### Data ###

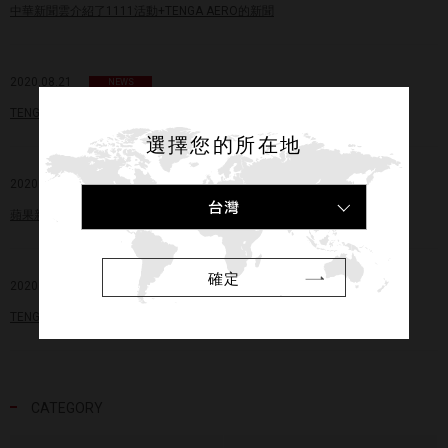
中華新聞雲介紹了1111活動+TENGA AERO的新聞
2020.08.21
NEWS
TENGA七夕浪漫調查開催！ 氣氛營造竟讓慾望上升超過30%
選擇您的所在地
2020.08.21
MEDIA
台灣
蘋果新聞網介紹了TENGA七夕情人節活動
確定
2020.07.07
NEWS
TENGA15週年台灣活動開跑
CATEGORY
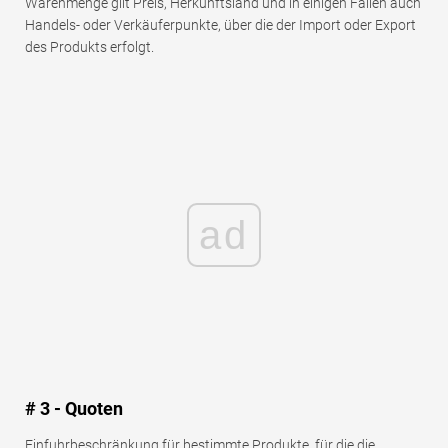
Warenmenge gilt Preis, Herkunftsland und in einigen Fällen auch
Handels- oder Verkäuferpunkte, über die der Import oder Export
des Produkts erfolgt.
ad
# 3 - Quoten
Einfuhrbeschränkung für bestimmte Produkte, für die die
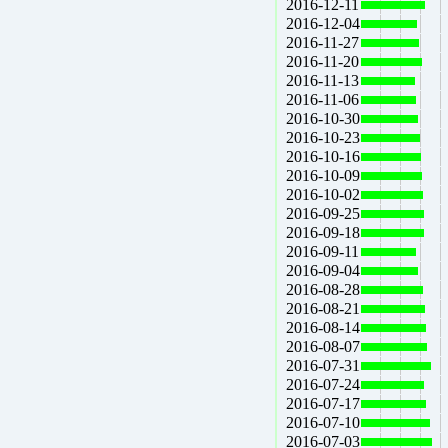
2016-12-11
2016-12-04
2016-11-27
2016-11-20
2016-11-13
2016-11-06
2016-10-30
2016-10-23
2016-10-16
2016-10-09
2016-10-02
2016-09-25
2016-09-18
2016-09-11
2016-09-04
2016-08-28
2016-08-21
2016-08-14
2016-08-07
2016-07-31
2016-07-24
2016-07-17
2016-07-10
2016-07-03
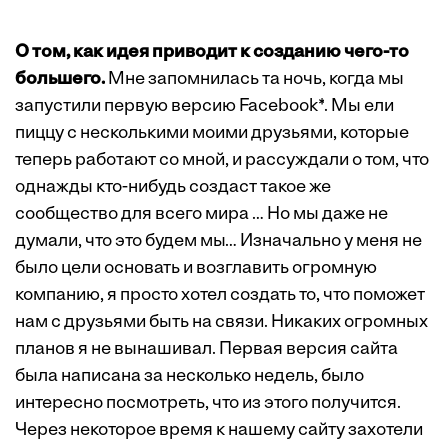
О том, как идея приводит к созданию чего-то
большего.
Мне запомнилась та ночь, когда мы
запустили первую версию
Facebook*
. Мы ели
пиццу с несколькими моими друзьями, которые
теперь работают со мной, и рассуждали о том, что
однажды кто-нибудь создаст такое же
сообщество для всего мира … Но мы даже не
думали, что это будем мы… Изначально у меня не
было цели основать и возглавить огромную
компанию, я просто хотел создать то, что поможет
нам с друзьями быть на связи. Никаких огромных
планов я не вынашивал. Первая версия сайта
была написана за несколько недель, было
интересно посмотреть, что из этого получится.
Через некоторое время к нашему сайту захотели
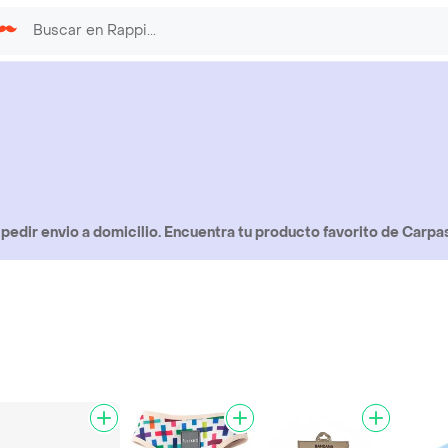
edir envio a domicilio. Encuentra tu producto favorito de Carpa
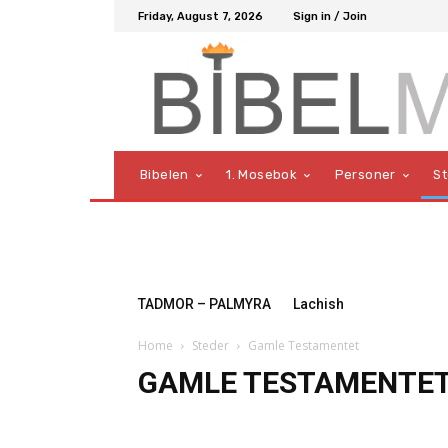
Friday, August 7, 2026
Sign in / Join
Bibelen
1. Mosebok
Personer
S
TADMOR – PALMYRA
Lachish
Home
Steder
Gamle Testamentet
GAMLE TESTAMENTE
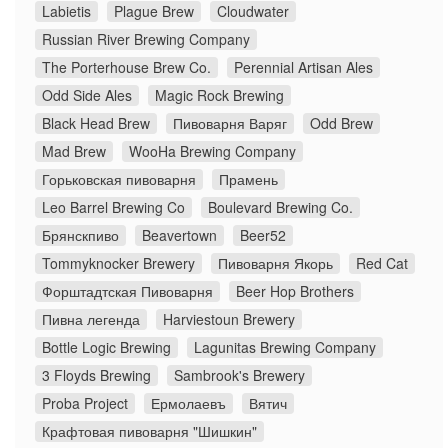
Labietis
Plague Brew
Cloudwater
Russian River Brewing Company
The Porterhouse Brew Co.
Perennial Artisan Ales
Odd Side Ales
Magic Rock Brewing
Black Head Brew
Пивоварня Варяг
Odd Brew
Mad Brew
WooHa Brewing Company
Горьковская пивоварня
Прамень
Leo Barrel Brewing Co
Boulevard Brewing Co.
Брянскпиво
Beavertown
Beer52
Tommyknocker Brewery
Пивоварня Якорь
Red Cat
Форштадтская Пивоварня
Beer Hop Brothers
Пивна легенда
Harviestoun Brewery
Bottle Logic Brewing
Lagunitas Brewing Company
3 Floyds Brewing
Sambrook's Brewery
Proba Project
Ермолаевъ
Вятич
Крафтовая пивоварня "Шишкин"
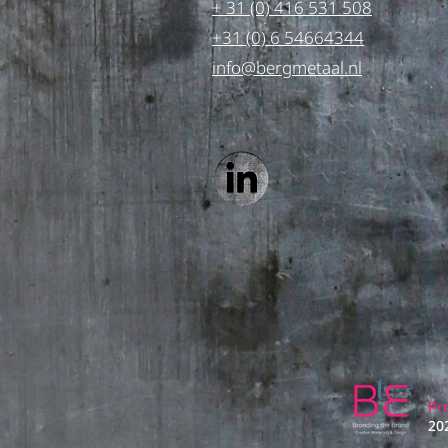
+ 31 (0) 416 531 508
+31 (0) 6 54664344
info@bergmetaal.nl
Pr
20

###

Task instructions
Please transcribe the lines from the one containing "было цели основать и возглавить огромную" to the last line of the listing, both included, exactly and with nothing added, leaving every picture out.

Answer for this exercise
было цели основать и возглавить огромную
компанию, я просто хотел создать то, что поможет
нам с друзьями быть на связи. Никаких огромных
планов я не вынашивал. Первая версия сайта
была написана за несколько недель, было
интересно посмотреть, что из этого получится.
Через некоторое время к нашему сайту захотели
edir envio a domicilio. Encuentra tu producto favorito de Carpa
Friday, August 7, 2026
Sign in / Join
Bibelen
1. Mosebok
Personer
S
TADMOR – PALMYRA
Lachish
Home
Steder
Gamle Testamentet
GAMLE TESTAMENTE
Labietis
Plague Brew
Cloudwater
Russian River Brewing Company
The Porterhouse Brew Co.
Perennial Artisan Ales
Odd Side Ales
Magic Rock Brewing
Black Head Brew
Пивоварня Варяг
Odd Brew
Mad Brew
WooHa Brewing Company
Горьковская пивоварня
Прамень
Leo Barrel Brewing Co
Boulevard Brewing Co.
Брянскпиво
Beavertown
Beer52
Tommyknocker Brewery
Пивоварня Якорь
Red Cat
Форштадтская Пивоварня
Beer Hop Brothers
Пивна легенда
Harviestoun Brewery
Bottle Logic Brewing
Lagunitas Brewing Company
3 Floyds Brewing
Sambrook's Brewery
Proba Project
Ермолаевъ
Вятич
Крафтовая пивоварня "Шишкин"
+ 31 (0) 416 531 508
+31 (0) 6 54664344
info@bergmetaal.nl
Pr
20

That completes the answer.